→ What is needed: The data below should be printed in full, exactly, and without any of its images.

Extracted page text data
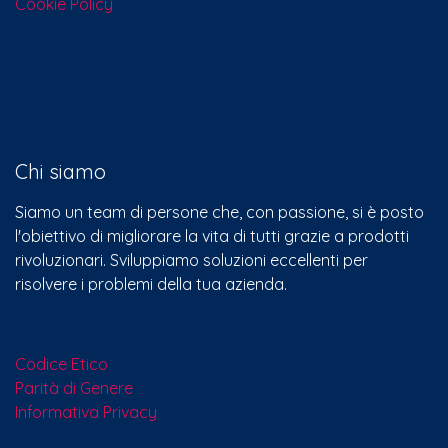
Cookie Policy
Chi siamo
Siamo un team di persone che, con passione, si è posto
l'obiettivo di migliorare la vita di tutti grazie a prodotti
rivoluzionari. Sviluppiamo soluzioni eccellenti per
risolvere i problemi della tua azienda.
Codice Etico
Parità di Genere
Informativa Privacy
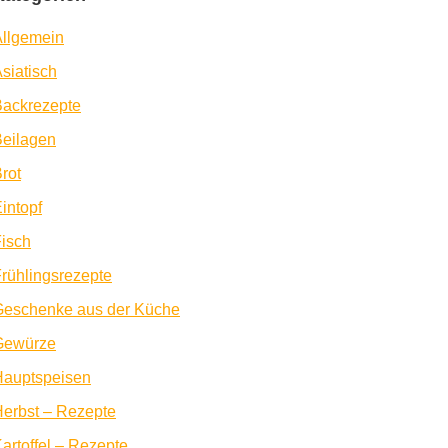
llgemein
siatisch
Backrezepte
eilagen
rot
intopf
isch
rühlingsrezepte
Geschenke aus der Küche
Gewürze
Hauptspeisen
erbst – Rezepte
artoffel – Rezepte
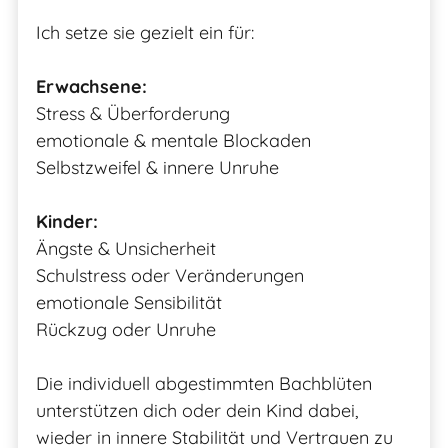
Ich setze sie gezielt ein für:
Erwachsene:
Stress & Überforderung
emotionale & mentale Blockaden
Selbstzweifel & innere Unruhe
Kinder:
Ängste & Unsicherheit
Schulstress oder Veränderungen
emotionale Sensibilität
Rückzug oder Unruhe
Die individuell abgestimmten Bachblüten
unterstützen dich oder dein Kind dabei,
wieder in innere Stabilität und Vertrauen zu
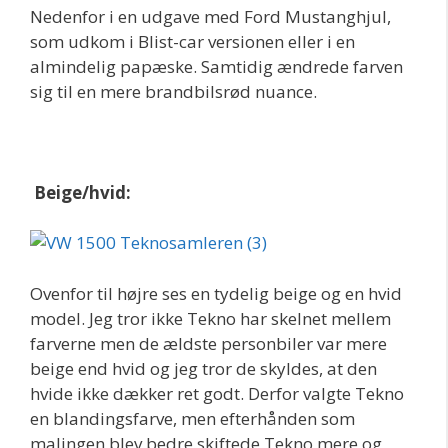
Nedenfor i en udgave med Ford Mustanghjul,
som udkom i Blist-car versionen eller i en
almindelig papæske. Samtidig ændrede farven
sig til en mere brandbilsrød nuance.
Beige/hvid:
Ovenfor til højre ses en tydelig beige og en hvid
model. Jeg tror ikke Tekno har skelnet mellem
farverne men de ældste personbiler var mere
beige end hvid og jeg tror de skyldes, at den
hvide ikke dækker ret godt. Derfor valgte Tekno
en blandingsfarve, men efterhånden som
malingen blev bedre skiftede Tekno mere og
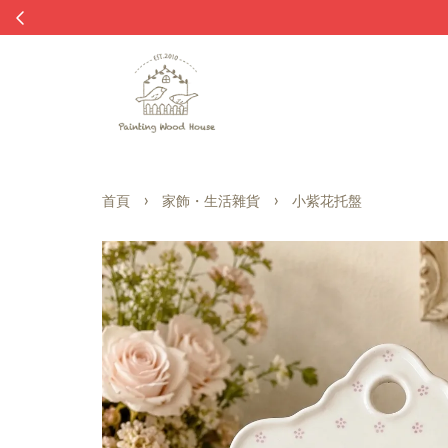
›
›
首頁
家飾・生活雜貨
小紫花托盤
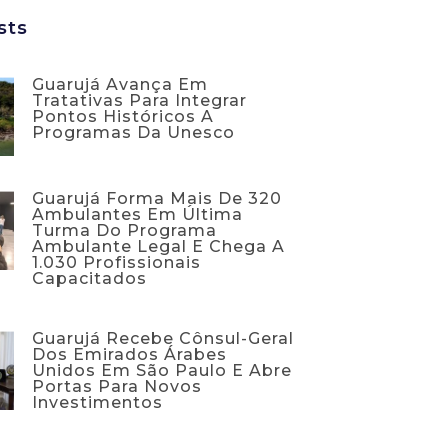
sts
Guarujá Avança Em
Tratativas Para Integrar
Pontos Históricos A
Programas Da Unesco
Guarujá Forma Mais De 320
Ambulantes Em Última
Turma Do Programa
Ambulante Legal E Chega A
1.030 Profissionais
Capacitados
Guarujá Recebe Cônsul-Geral
Dos Emirados Árabes
Unidos Em São Paulo E Abre
Portas Para Novos
Investimentos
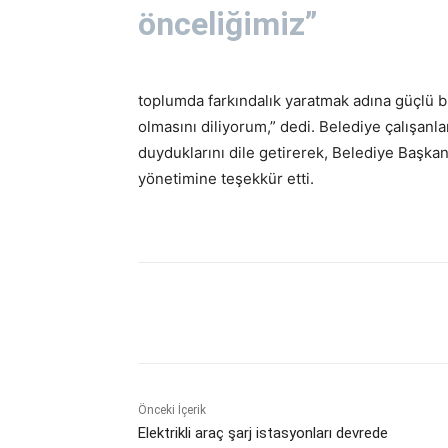
önceliğimiz”
toplumda farkındalık yaratmak adına güçlü b
olmasını diliyorum,” dedi. Belediye çalışa
duyduklarını dile getirerek, Belediye Başk
yönetimine teşekkür etti.
Paylaş
Önceki İçerik
Elektrikli araç şarj istasyonları devrede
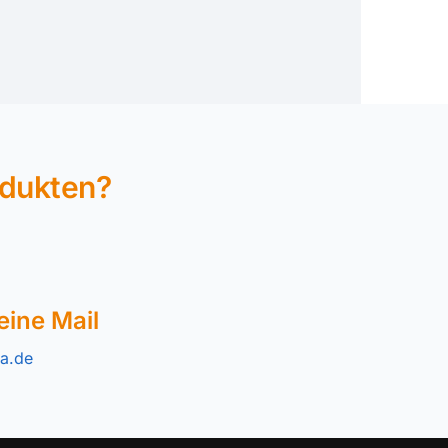
odukten?
eine Mail
a.de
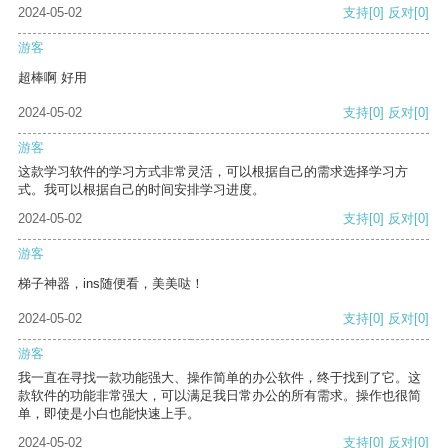
2024-05-02
支持
[0]
反对
[0]
游客
超棒啊 好用
2024-05-02
支持
[0]
反对
[0]
游客
这款学习软件的学习方式非常灵活，可以根据自己的需求选择学习方
式。我可以根据自己的时间安排学习进度。
2024-05-02
支持
[0]
反对
[0]
游客
梯子神器，ins随便看，美美哒！
2024-05-02
支持
[0]
反对
[0]
游客
我一直在寻找一款功能强大、操作简单的办公软件，终于找到了它。这
款软件的功能非常强大，可以满足我日常办公的所有需求。操作也很简
单，即使是小白也能快速上手。
2024-05-02
支持
[0]
反对
[0]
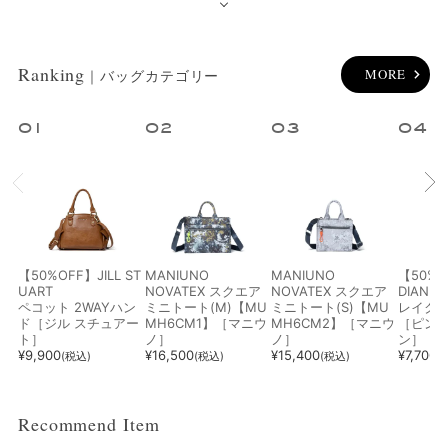
オレンジ系
ピンク系
パープル系
グリーン系
Ranking
MORE
｜バッグカテゴリー
イエロー系
ゴールド系
シルバー系
その他
1
2
3
4
【50%OFF】JILL ST
MANIUNO
MANIUNO
【50%O
UART
NOVATEX スクエア
NOVATEX スクエア
DIANNE
ペコット 2WAYハン
ミニトート(M)【MU
ミニトート(S)【MU
レイク 
ド［ジル スチュアー
MH6CM1】［マニウ
MH6CM2】［マニウ
［ピン
ト］
ノ］
ノ］
ン］
¥
9,900
¥
16,500
¥
15,400
¥
7,700
(税込)
(税込)
(税込)
(
Recommend Item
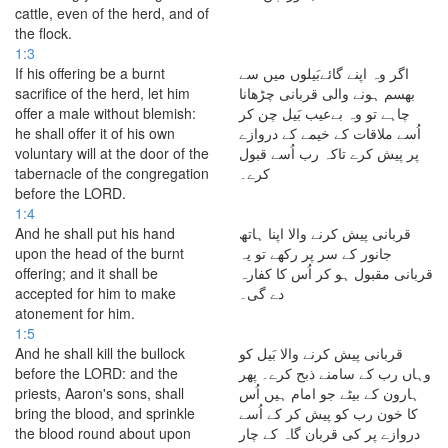
cattle, even of the herd, and of
the flock.
1:3
If his offering be a burnt
اگر وہ اپنے گائےبَیلوں میں سے
sacrifice of the herd, let him
بھسم ہونے والی قربانی چڑھانا
offer a male without blemish:
چاہے تو وہ بےعیب بَیل چن کر
he shall offer it of his own
اُسے ملاقات کے خیمے کے دروازے
voluntary will at the door of the
پر پیش کرے تاکہ رب اُسے قبول
tabernacle of the congregation
کرے۔
before the LORD.
1:4
And he shall put his hand
قربانی پیش کرنے والا اپنا ہاتھ
upon the head of the burnt
جانور کے سر پر رکھے تو یہ
offering; and it shall be
قربانی مقبول ہو کر اُس کا کفارہ
accepted for him to make
دے گی۔
atonement for him.
1:5
And he shall kill the bullock
قربانی پیش کرنے والا بَیل کو
before the LORD: and the
وہاں رب کے سامنے ذبح کرے۔ پھر
priests, Aaron's sons, shall
ہارون کے بیٹے جو امام ہیں اُس
bring the blood, and sprinkle
کا خون رب کو پیش کر کے اُسے
the blood round about upon
دروازے پر کی قربان گاہ کے چار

→ Completed task:
Cookie Policy
Chi siamo
Siamo un team di persone che, con passione, si è posto
l'obiettivo di migliorare la vita di tutti grazie a prodotti
rivoluzionari. Sviluppiamo soluzioni eccellenti per
risolvere i problemi della tua azienda.
Codice Etico
Parità di Genere
Informativa Privacy
llgemein
siatisch
Backrezepte
eilagen
rot
intopf
isch
rühlingsrezepte
Geschenke aus der Küche
Gewürze
Hauptspeisen
erbst – Rezepte
artoffel – Rezepte
Ich setze sie gezielt ein für:
Erwachsene:
Stress & Überforderung
emotionale & mentale Blockaden
Selbstzweifel & innere Unruhe
Kinder:
Ängste & Unsicherheit
Schulstress oder Veränderungen
emotionale Sensibilität
Rückzug oder Unruhe
Die individuell abgestimmten Bachblüten
unterstützen dich oder dein Kind dabei,
wieder in innere Stabilität und Vertrauen zu
Nedenfor i en udgave med Ford Mustanghjul,
som udkom i Blist-car versionen eller i en
almindelig papæske. Samtidig ændrede farven
sig til en mere brandbilsrød nuance.
Beige/hvid:
Ovenfor til højre ses en tydelig beige og en hvid
model. Jeg tror ikke Tekno har skelnet mellem
farverne men de ældste personbiler var mere
beige end hvid og jeg tror de skyldes, at den
hvide ikke dækker ret godt. Derfor valgte Tekno
en blandingsfarve, men efterhånden som
malingen blev bedre skiftede Tekno mere og
›
›
首頁
家飾・生活雜貨
小紫花托盤
sts
Guarujá Avança Em
Tratativas Para Integrar
Pontos Históricos A
Programas Da Unesco
Guarujá Forma Mais De 320
Ambulantes Em Última
Turma Do Programa
Ambulante Legal E Chega A
1.030 Profissionais
Capacitados
Guarujá Recebe Cônsul-Geral
Dos Emirados Árabes
Unidos Em São Paulo E Abre
Portas Para Novos
Investimentos
önceliğimiz”
toplumda farkındalık yaratmak adına güçlü b
olmasını diliyorum,” dedi. Belediye çalışa
duyduklarını dile getirerek, Belediye Başk
yönetimine teşekkür etti.
Paylaş
Önceki İçerik
Elektrikli araç şarj istasyonları devrede
odukten?
eine Mail
a.de
2024-05-02
支持
[0]
反对
[0]
游客
超棒啊 好用
2024-05-02
支持
[0]
反对
[0]
游客
这款学习软件的学习方式非常灵活，可以根据自己的需求选择学习方
式。我可以根据自己的时间安排学习进度。
2024-05-02
支持
[0]
反对
[0]
游客
梯子神器，ins随便看，美美哒！
2024-05-02
支持
[0]
反对
[0]
游客
我一直在寻找一款功能强大、操作简单的办公软件，终于找到了它。这
款软件的功能非常强大，可以满足我日常办公的所有需求。操作也很简
单，即使是小白也能快速上手。
2024-05-02
支持
[0]
反对
[0]
オレンジ系
ピンク系
パープル系
グリーン系
Ranking
MORE
｜バッグカテゴリー
イエロー系
ゴールド系
シルバー系
その他
1
2
3
4
【50%OFF】JILL ST
MANIUNO
MANIUNO
【50%O
UART
NOVATEX スクエア
NOVATEX スクエア
DIANNE
ペコット 2WAYハン
ミニトート(M)【MU
ミニトート(S)【MU
レイク 
ド［ジル スチュアー
MH6CM1】［マニウ
MH6CM2】［マニウ
［ピン
ト］
ノ］
ノ］
ン］
¥
9,900
¥
16,500
¥
15,400
¥
7,700
(税込)
(税込)
(税込)
(
Recommend Item
cattle, even of the herd, and of
the flock.
1:3
If his offering be a burnt
اگر وہ اپنے گائےبَیلوں میں سے
sacrifice of the herd, let him
بھسم ہونے والی قربانی چڑھانا
offer a male without blemish:
چاہے تو وہ بےعیب بَیل چن کر
he shall offer it of his own
اُسے ملاقات کے خیمے کے دروازے
voluntary will at the door of the
پر پیش کرے تاکہ رب اُسے قبول
tabernacle of the congregation
کرے۔
before the LORD.
1:4
And he shall put his hand
قربانی پیش کرنے والا اپنا ہاتھ
upon the head of the burnt
جانور کے سر پر رکھے تو یہ
offering; and it shall be
قربانی مقبول ہو کر اُس کا کفارہ
accepted for him to make
دے گی۔
atonement for him.
1:5
And he shall kill the bullock
قربانی پیش کرنے والا بَیل کو
before the LORD: and the
وہاں رب کے سامنے ذبح کرے۔ پھر
priests, Aaron's sons, shall
ہارون کے بیٹے جو امام ہیں اُس
bring the blood, and sprinkle
کا خون رب کو پیش کر کے اُسے
the blood round about upon
دروازے پر کی قربان گاہ کے چار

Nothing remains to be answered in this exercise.